Essen-Kettwig / Liesborn (mw/bb). Der künstlerische Leiter des Kammermusik-Festivals Liesborn, Florian Meyer-Langenfeld, blickt trotz der erstmaligen Absage in der 49-jährigen Geschichte zuversichtlich in die Zukunft der beliebten Abteikonzerte. Kammermusik von Weltrang in familiärer Atmosphäre im beschaulichen Münsterland. Das Lebenswerk des leidenschaftlichen Musikers sollte im Jahr 2021 mit der 50. Auflage der Abteikonzerte einen weiteren Höhepunkt finden. Nun verschiebt sich alles um ein Jahr. Für den Initiator aus Essen-Kettwig war die Corona-bedingt Absage für die 2020er-Veranstaltungsreihe alternativlos. Im Gespräch mit MW begründet Florian Meyer-Langenfeld seine Entscheidung.
Florian Meyer-Langenfeld spricht wie gewohnt mit klarer Stimme und voller Vitalität. Kaum eine Spur von Betrübtheit am Tag der offiziellen Absage seines musikalischen Lebenswerks. Erstmals in seiner Geschichte werden in diesem Frühjahr keine Musikerinnen und Musiker von Weltrang im Festsaal des Museums Abtei Liesborn die Besucher mit ihrer grenzenlosen Spielfreude erfreuen. Dabei standen auch in diesem Jahr vom 16. Mai bis 21. Juni hochkarätige Gäste auf dem Kammermusik-Festivalplan: Das Novus-String Quartett sollte den Auftakt bilden. Ein weiterer Höhepunkt hätte am 23. Mai stattgefunden: Die Troussov-Geschwister hatten einen musikalisch-literarischen Abend mit dem bekannten Schauspieler Heino Ferch zu Gehör gebracht. Briefe und Werke von Schumann und Brahms wären sicher zu einem unvergesslichen Erlebnis geworden. Die Vorstellung war bereits restlos ausgebucht.
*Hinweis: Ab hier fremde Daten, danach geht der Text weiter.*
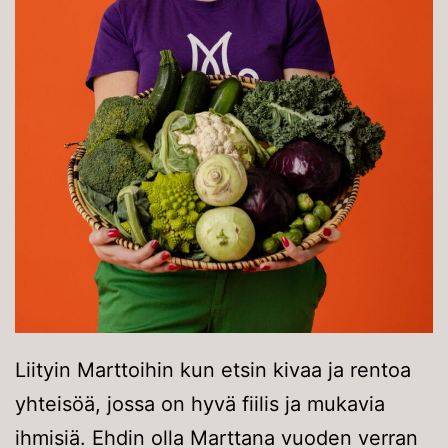
Liityin Marttoihin kun etsin kivaa ja rentoa
yhteisöä, jossa on hyvä fiilis ja mukavia
ihmisiä. Ehdin olla Marttana vuoden verran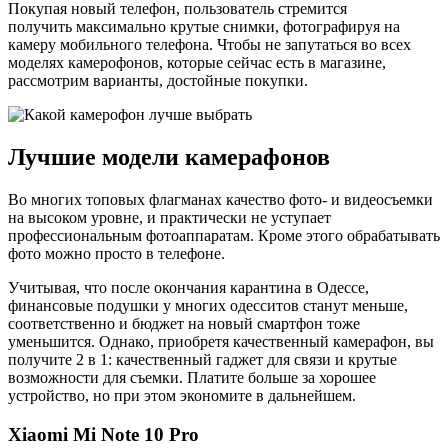
Покупая новый телефон, пользователь стремится
получить максимально крутые снимки, фотографируя на
камеру мобильного телефона. Чтобы не запутаться во всех
моделях камерофонов, которые сейчас есть в магазине,
рассмотрим варианты, достойные покупки.
Лучшие модели камерафонов
Во многих топовых флагманах качество фото- и видеосъемки
на высоком уровне, и практически не уступает
профессиональным фотоаппаратам. Кроме этого обрабатывать
фото можно просто в телефоне.
Учитывая, что после окончания карантина в Одессе,
финансовые подушки у многих одесситов станут меньше,
соответственно и бюджет на новый смартфон тоже
уменьшится. Однако, приобретя качественный камерафон, вы
получите 2 в 1: качественный гаджет для связи и крутые
возможности для съемки. Платите больше за хорошее
устройство, но при этом экономите в дальнейшем.
Xiaomi Mi Note 10 Pro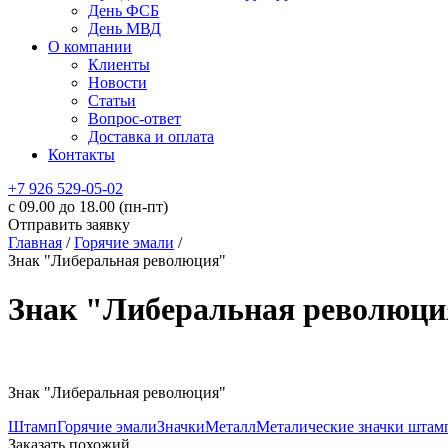
День ФСБ
День МВД
О компании
Клиенты
Новости
Статьи
Вопрос-ответ
Доставка и оплата
Контакты
+7 926 529-05-02
c 09.00 до 18.00 (пн-пт)
Отправить заявку
Главная
/
Горячие эмали
/
Знак "Либеральная революция"
Знак "Либеральная революци
Знак "Либеральная революция"
Штамп
Горячие эмали
Значки
Металл
Металические значки штам
Заказать похожий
„Wenn sogar die Bayreuther Festspiele abgesagt werden, dann folgen eigentlich alle Festivals mit einer Absage. Wenn sich die Lage wieder beruhigt, dann kann auch wieder Kultur stattfinden“, sagt Florian Meyer-Langenfeld. Von vornherein stand fest, dass die Abteikonzerte jedes Jahr eine Einheit sind. Ein oder mehrere Abende absagen? Das wäre nicht infrage gekommen. Wenn in der Vergangenheit ein Programmpunkt krankheitsbedingt ausfiel, so konnte immer noch hochkarätiger Ersatz gefunden werden. Doch im Jahr 2020 gibt es keine Patentlösung gegen Corona. Gerade auch um das Publikum zu schützen, kam nur eine komplette Absage infrage. „Der Düsseldorfer Flughafen ist nur ein paar Minuten von meinem Wohnort entfernt. Selbst da herrscht derzeit eine Riesenstille. Ich habe direkt mit den Agenturen gesprochen und wir sind zuversichtlich, dass wir die geplanten Konzerte spätestens in zwei Jahren nachholen können“, gibt sich der künstlerische Leiter optimistisch. Tatsächlich hätten schon viele Künstler und Agenturen mit der Absage des Liesborner Kultur-Highlights gerechnet. „Einige Künstler könnten nicht mal anreisen, da sie aus Spanien nicht wegkommen. Das Publikum kann nicht kommen. Überall leere Straßen – auch bei mir zuhause in Essen. Die aktuelle Situation macht es unmöglich, das Festival durchzuführen. Hier war ich mit Bürgermeister Christian Thegelkamp und Kurator Roman Sunder sofort einer Meinung“, berichtet Florian Meyer-Langenfeld von der finalen Entscheidung am Donnerstag.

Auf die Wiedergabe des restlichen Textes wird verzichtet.